------ Entries provided ------

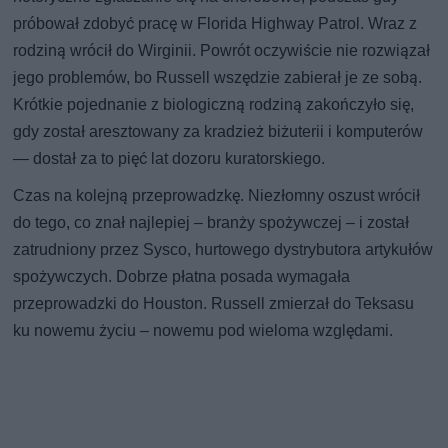
próbował zdobyć pracę w Florida Highway Patrol. Wraz z
rodziną wrócił do Wirginii. Powrót oczywiście nie rozwiązał
jego problemów, bo Russell wszędzie zabierał je ze sobą.
Krótkie pojednanie z biologiczną rodziną zakończyło się,
gdy został aresztowany za kradzież biżuterii i komputerów
— dostał za to pięć lat dozoru kuratorskiego.
Czas na kolejną przeprowadzkę. Niezłomny oszust wrócił
do tego, co znał najlepiej – branży spożywczej – i został
zatrudniony przez Sysco, hurtowego dystrybutora artykułów
spożywczych. Dobrze płatna posada wymagała
przeprowadzki do Houston. Russell zmierzał do Teksasu
ku nowemu życiu – nowemu pod wieloma względami.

------

## What you are asked to do
State, as a number only, how many lines in the entries include "Russell".

## Exercise response
2